Luxury retailer The Conran Shop had a website redesign last week, and I’ve been checking out the new look version.
The site contains a number of expensive designer products, but is it doing enough to showcase these big ticket items?
The homepage has a clean, uncluttered look with good presentation of the featured products. I like the fact that users can click to get the price and details of the products shown, and head straight to the product page if they want to:
This seems obvious, but it is something many sites don’t do. Having used lots of valuable homepage space to promote products, it makes sense to lead customers straight to product pages if they are interested.
The drop downs on the homepage can be fiddly, since the links are small and close together, while white text on a black background can be a strain on your eyes.
If you click a sub-category from the drop-down menus, it often doesn’t bring up further sub-categories (or should it be sub-sub-categories?) on the next page, just a repetition of the labels from the drop down.
The products from the selected sub-category, in this case tea and coffee are shown, but unlike many e-commerce sites, there are no further filtered navigation options on the left hand side.
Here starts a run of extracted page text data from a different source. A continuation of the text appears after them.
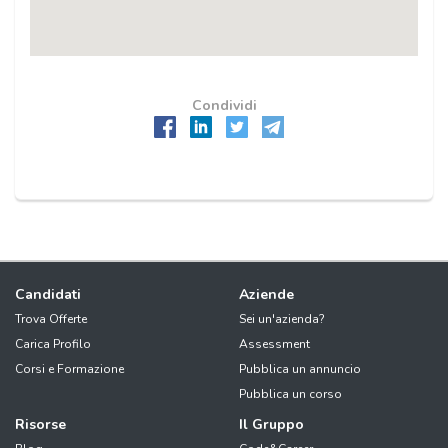
Condividi
Candidati
Aziende
Trova Offerte
Sei un'azienda?
Carica Profilo
Assessment
Corsi e Formazione
Pubblica un annuncio
Pubblica un corso
Risorse
Il Gruppo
This particular category (tea & coffee) brings up 65 products, a mixture of espresso makers, kettles, teapots, mugs and more, but the refinement options, unless you are looking for products from a particular designer or collection, do little to help narrow the search:
The site search works well, returning accurate results and dealing with misspellings. It can actually be a more effective method of narrowing product selection than by browsing the site.
In general, the links are small on the site, and could be made to stand out more. For example, every product on the site search results page above has a blue ‘buy now’ link, but these links could be clearer. This also means that viewing and clicking the links on an iPad is difficult to do without plenty of pinching and zooming.
Product pages look good, but they are short on detail; delivery charges aren’t that easy to find, while there are a few irritations.
For example, there is a colour palette on the product page for this chair, which is a good feature let down by the fact that there is only one image available, so clicking on any colour but crimson will produce a ‘no photo available’ message.
While there is a broad range of prices on the site, there are many big ticket items, but the product images and options don’t do as much as they could to showcase designer furniture.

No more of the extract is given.